Son come-back ne laisse aucun de glace. Certains anciens s'offusquent. "Je n'irai pas ! Ce serait trahir les anciens salariés. J'espère que les Français ne se souviennent pas que de leurs sandwichs !", s'étrangle Martine Dufaux, ancienne secrétaire du comité d'entreprise. D'autres philosophent. "C'est bien la preuve que leur départ était une bêtise", avance son ancien PDG, Alain Juillet. "Ils vont recréer des emplois", positive Alexandre Rubin, ancien directeur adjoint du magasin Hausmann.

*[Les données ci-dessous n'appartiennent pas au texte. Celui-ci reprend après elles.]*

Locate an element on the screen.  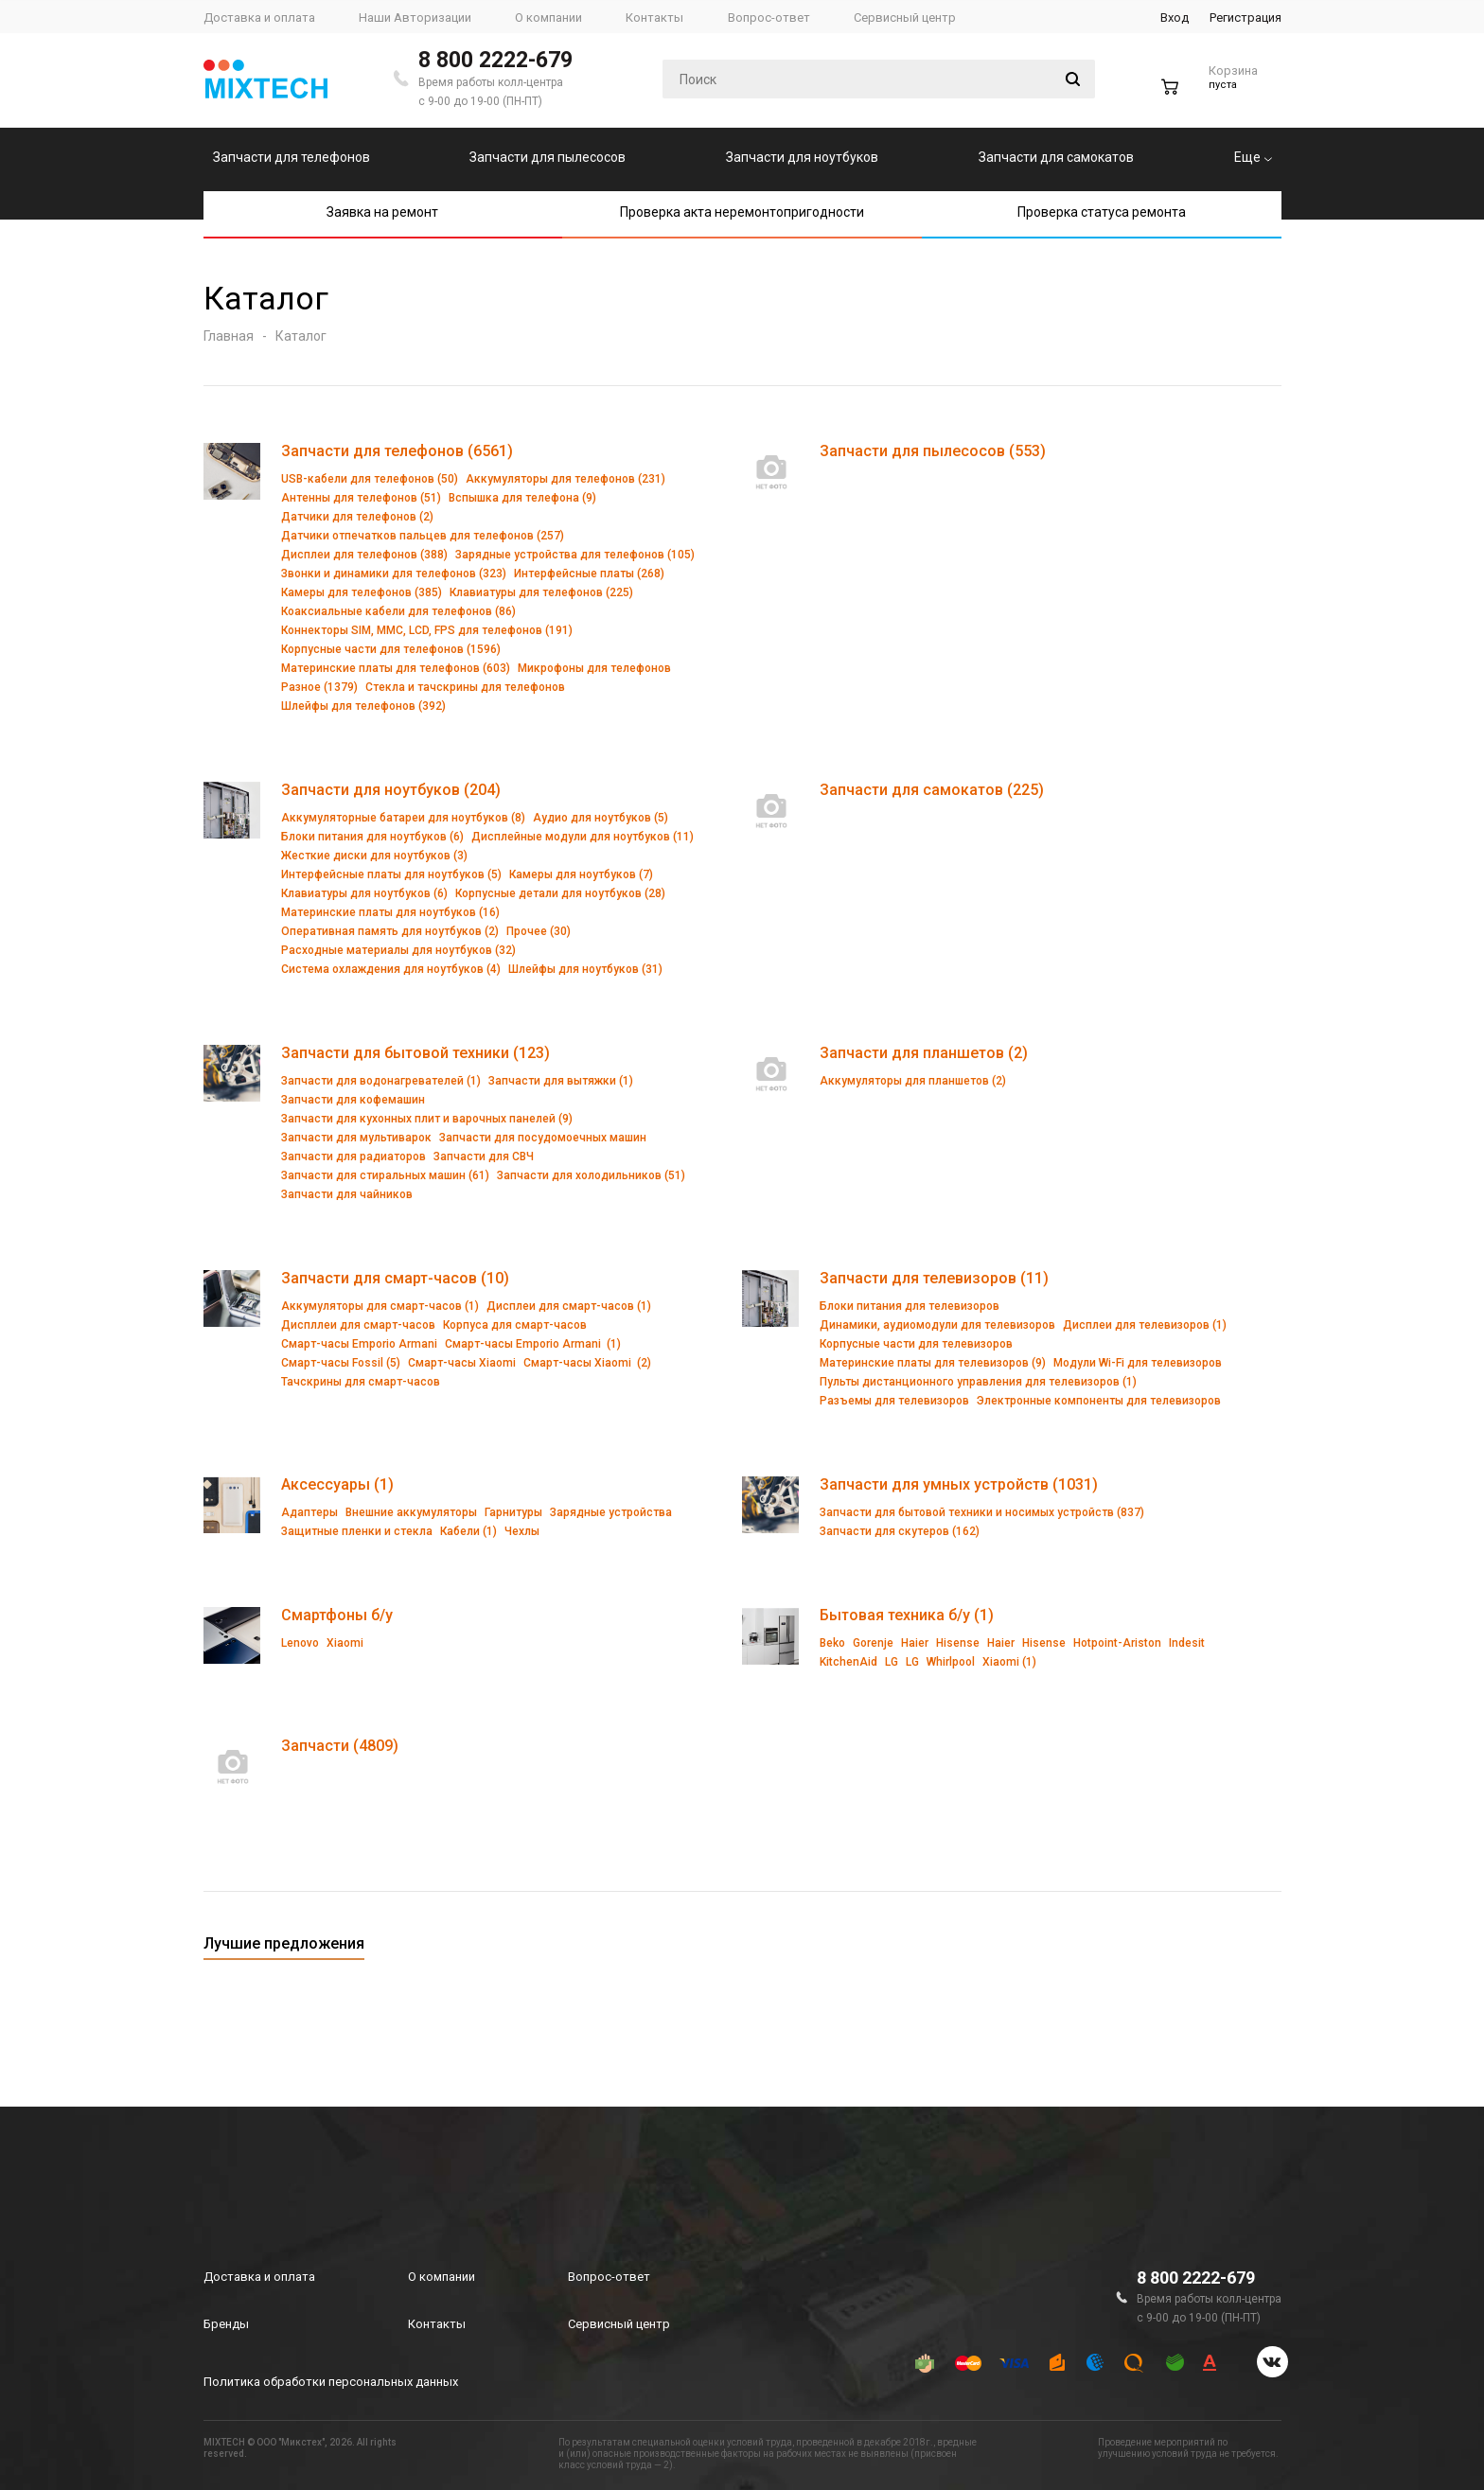
Материнские платы для ноутбуков (16) is located at coordinates (390, 912).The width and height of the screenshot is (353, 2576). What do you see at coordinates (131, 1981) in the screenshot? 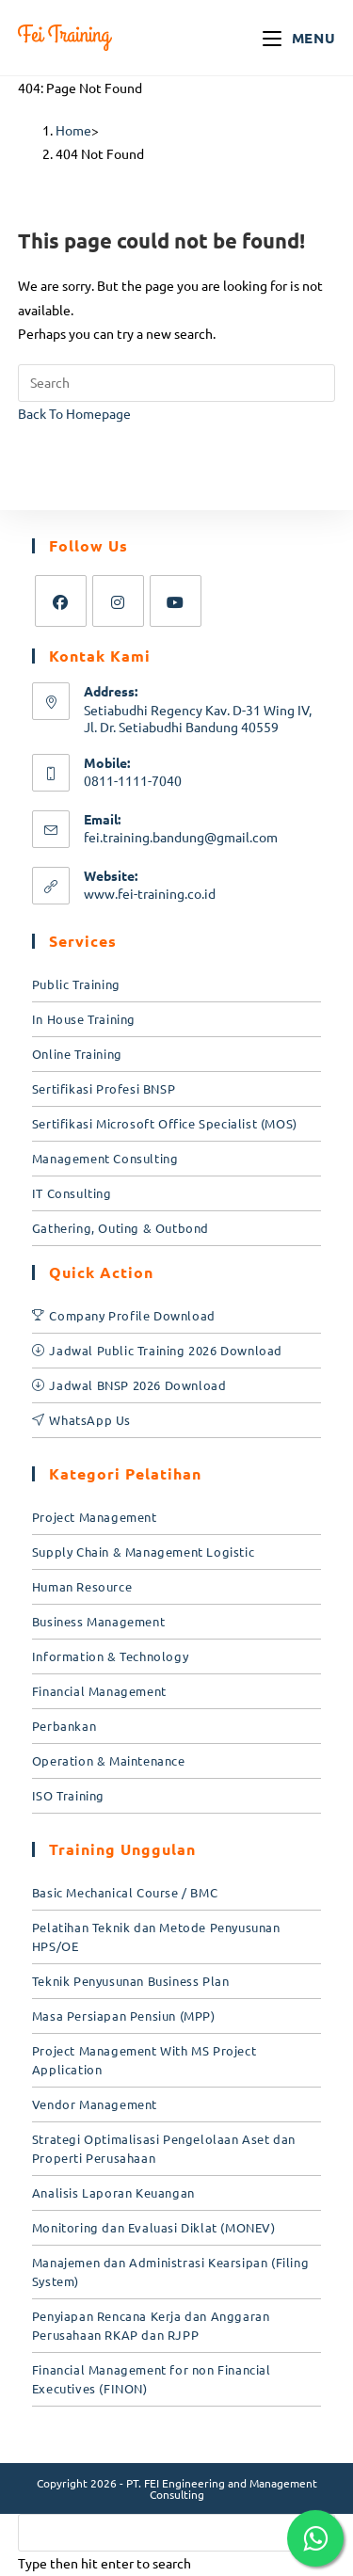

La gourmandise l'emporte sur les mauvais souvenirs. "Formidable ! Je vais pouvoir m'acheter du poulet Massala et du Triffle", réagit Frédéric Guallar, ancien directeur-adjoint du magasin de La Défense. "Ma curiosité fera que je serai attiré comme un aimant !", prédit Thierry Techer, ancien magasinier. Rares sont les anciens de Marks & Spencer à éprouver une vraie ranc?ur. Et pourtant : tous se souviennent précisément de la "déflagration", du "coup de massue" de la "douche froide", de ce 29 mars 2001 où, depuis Londres, par e-mail, Luc Vandevelde, PDG de Marks & Spencer, annonce la fermeture de 38 magasins en France, Belgique, Allemagne, Pays-Bas, Luxembourg, Portugal et Espagne. Mal en point, l'enseigne plie bagage pour se concentrer sur le Royaume-Uni. "C'était un jeudi. Il était 7h15. J'étais seul devant mon ordinateur pour recevoir cet e-mail. Le temps de me ressaisir, de l'apprendre à mes cadres, j'ai ensuite réuni les salariés dans la cantine. Mais, à 8.30, il n'y avait que 200 des 400 salariés", raconte, comme si c'était hier, Guy Bodescot, alors directeur du magasin du boulevard Haussmann. "J'ai utilisé le brief, avant de l'abandonner. Des femmes pleuraient", se souvient Frédéric Guallar, alors à La Défense. "Beaucoup ont tout appris à la radio", déplore Alexandre Rubin.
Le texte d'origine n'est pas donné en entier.